Motorola, the world's number two mobile phone maker, will shed 3,500 jobs in an effort to stem falling profits. The fall in profits reflects price cuts in mobile phone prices and tougher competition among premium products. Motorola blamed "an unfavourable geographical and product-tier mix" for the decline in profits.
Read more: BBC, Bloomberg

Friday, January 19, 2007

Going mobile with Opera Mini and GMail

It is getting easier to get on the web with your mobile phone thanks to great connectivity software that will allow you to surf the web and check email on your Java-enabled phone. You don't need any fancy high-end expensive smartphone to do it as most new phones come with Java support out-of-the-box. Now all you need is to install Opera Mini by Opera and GMail app by Google by simply loading the following URLs into your phone's webbrowser. It will check your phone's make and prompt you to download the correct version for your phone.
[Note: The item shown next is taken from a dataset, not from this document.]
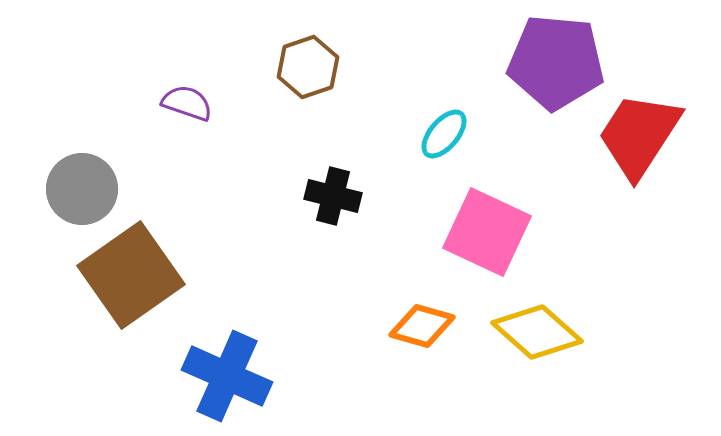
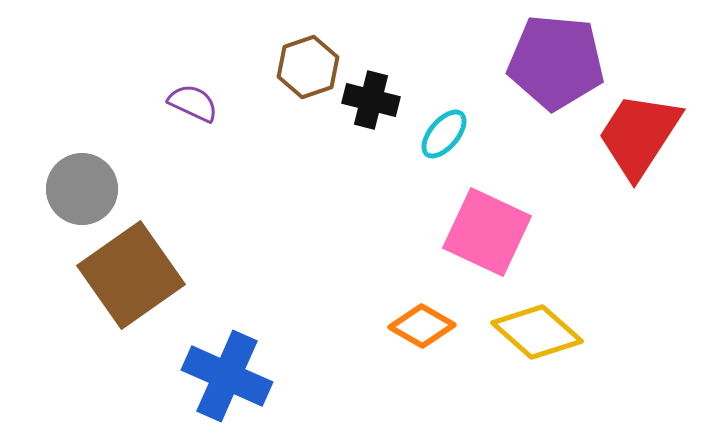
purple semicircle: moved 6 px right; rotated 6 degrees clockwise
black cross: moved 38 px right, 96 px up
orange diamond: rotated 14 degrees clockwise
Best thing of all, the apps are free.

Opera Mini by Opera - http://www.operamini.com/
The default phone browser on your cheap phone is usually horrid. It is slow and navigation is a pain. Opera mini is an excellent browser for viewing on the tiny screen of your mobile phone as it reformats the webpages via its server. It also cuts down the unnecessary bits of code usually required to render on a standard web browser on your PC and this can save you time and money if you are on a data plan that charges by time or volume.

GMail app by Google - http://gmail.com/app
It is actually not necessary to have the GMail app but it is especially useful if you have a GMail account(Everybody should have one. :) ). The Opera mini browser is still able to access the GMail Mobile site or any of your favourite web emails easily.

Wednesday, January 10, 2007

Apple iPhone revealed

Apple Inc CEO Steve Jobs unveils its highly anticipated mobile phone named iPhone at MacWorld Expo 2007. It incorporates a 3.5" wide touchscreen with multi-touch capability, auto-rotation for screen orientation, built-in iPod features for music and videos, widget integration and running on the robust OSX architecture which are among its many features with over 200 patents filed for it.

MACWORLD SAN FRANCISCO—January 9, 2007—Apple® today introduced iPhone, combining three products—a revolutionary mobile phone, a widescreen iPod® with touch controls, and a breakthrough Internet communications device with desktop-class email, web browsing, searching and maps—into one small and lightweight handheld device. iPhone introduces an entirely new user interface based on a large multi-touch display and pioneering new software, letting users control iPhone with just their fingers. iPhone also ushers in an era of software power and sophistication never before seen in a mobile device, which completely redefines what users can do on their mobile phones. “iPhone is a revolutionary and magical product that is literally five years ahead of any other mobile phone,” said Steve Jobs, Apple’s CEO. “We are all born with the ultimate pointing device—our fingers—and iPhone uses them to create the most revolutionary user interface since the mouse.”
Press Release Apple iPhone Product site

Availability is expected in June 2007 for the US and 2008 for Asia.

It looks like Apple sets a new benchmark for other the major phone makers to strive for, especially for those with smartphone products.